The authors have performed new images of Figure 4 (added as supplemental fig. 2 now) at higher magnification and with a more detailed view on the spheroid (Sph) and the single cells on the polymer threads to prove that both cell types express collagen type I and vimentin in the direct culture (DC) and in the long-time culture (LC).

I would suggest to accept the paper with some revisions in particular for gene expression results should be more solid and for immunofluorescence too.

The authors also see that further matrix-specific studies are needed in the future, both at the gene and protein levels. In particular, to be able to make a sufficient statement about the actual bone formation.
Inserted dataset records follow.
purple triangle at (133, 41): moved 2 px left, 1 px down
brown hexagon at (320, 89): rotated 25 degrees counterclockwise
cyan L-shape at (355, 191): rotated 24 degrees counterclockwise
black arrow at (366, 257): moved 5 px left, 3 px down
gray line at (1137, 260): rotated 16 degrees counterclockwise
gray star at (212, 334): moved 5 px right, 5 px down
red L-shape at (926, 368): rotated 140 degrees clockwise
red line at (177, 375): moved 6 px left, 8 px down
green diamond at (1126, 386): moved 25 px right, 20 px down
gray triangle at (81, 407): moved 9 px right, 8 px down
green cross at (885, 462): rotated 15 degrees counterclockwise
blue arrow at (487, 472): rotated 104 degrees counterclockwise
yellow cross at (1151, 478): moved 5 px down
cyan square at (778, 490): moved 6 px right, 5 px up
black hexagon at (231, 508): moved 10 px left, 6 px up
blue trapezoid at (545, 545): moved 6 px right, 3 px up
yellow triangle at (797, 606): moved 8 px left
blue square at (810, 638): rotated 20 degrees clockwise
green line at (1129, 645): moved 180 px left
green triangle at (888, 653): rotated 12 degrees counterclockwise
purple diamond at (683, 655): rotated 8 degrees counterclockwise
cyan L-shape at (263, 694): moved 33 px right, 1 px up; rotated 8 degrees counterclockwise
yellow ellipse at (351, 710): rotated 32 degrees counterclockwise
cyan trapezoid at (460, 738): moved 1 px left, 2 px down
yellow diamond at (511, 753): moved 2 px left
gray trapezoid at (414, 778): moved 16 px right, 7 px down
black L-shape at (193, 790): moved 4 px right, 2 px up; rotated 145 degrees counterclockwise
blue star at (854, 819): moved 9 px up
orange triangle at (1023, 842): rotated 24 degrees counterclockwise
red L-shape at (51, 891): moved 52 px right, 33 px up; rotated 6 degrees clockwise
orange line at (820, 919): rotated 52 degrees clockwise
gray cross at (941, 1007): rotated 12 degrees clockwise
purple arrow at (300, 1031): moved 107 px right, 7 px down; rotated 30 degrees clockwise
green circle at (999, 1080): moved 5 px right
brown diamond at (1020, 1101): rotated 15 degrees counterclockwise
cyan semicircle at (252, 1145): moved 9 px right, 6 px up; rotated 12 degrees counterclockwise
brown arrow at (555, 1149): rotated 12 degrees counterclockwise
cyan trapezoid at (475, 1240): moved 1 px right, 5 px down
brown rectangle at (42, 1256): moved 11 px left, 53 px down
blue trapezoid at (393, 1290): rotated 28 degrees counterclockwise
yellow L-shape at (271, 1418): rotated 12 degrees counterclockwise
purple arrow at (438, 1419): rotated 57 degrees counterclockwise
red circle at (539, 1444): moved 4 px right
For this purpose, important bone-associated matrix proteins such as bone sialo protein, osteopontin, osteonectin, osteocalcin, bone-specific alkaline phosphatase, as well as collagen type V and the transcription factor bone morphogenic protein would be investigated. At the moment, however, neither the primers nor the primary antibodies are available in sufficient quantities in the laboratory, so that due to the short processing time of this paper there is no time left to order, examine and quantify them. Even though a donor variability of N=5 has already been performed on the genes, more donors should be added in the future to minimize the variance and to make significant differences apparent. The authors are also considering improving the method and protocol for osteogenic differentiation to achieve rapid induction in the hMSCs. The quantification of other ligament-associated markers such as decorin, tenascin C, tenomodulin or scleraxis has already been demonstrated in extensive studies in our other publications (Gögele et al. 2021). Thus, it has already been sufficiently demonstrated that lapine spheroids on the 3D scaffold are able to form ligament-specific matrix.
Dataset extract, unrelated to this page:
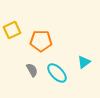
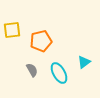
yellow square: rotated 18 degrees clockwise
orange pentagon: rotated 15 degrees counterclockwise
cyan ellipse: moved 2 px right; rotated 15 degrees clockwise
In addition, the scaffolds were immunocytochemical stained for F-actin and the proliferation marker ki-67. Therefore, we want to show the better spheroid integration on the scaffold surface and the strong filamentous actin network of both cell types on the scaffold threads. Furthermore, we could show that also both cell types (especially the cells at the border of the spheroids) are proliferative active after the direct and the long-time culture.

At the moment there exist in our lab no specific antibody which could be used directly for both cell types. Because our intention was to stain the whole scaffold and not to cut the different phases.  

Author Response File: Author Response.pdf

Round 2

Reviewer 2 Report

Thank you for reviewing the paper. Still I'm not convinced on the value of results. Usually I'm more exigent on data for result support.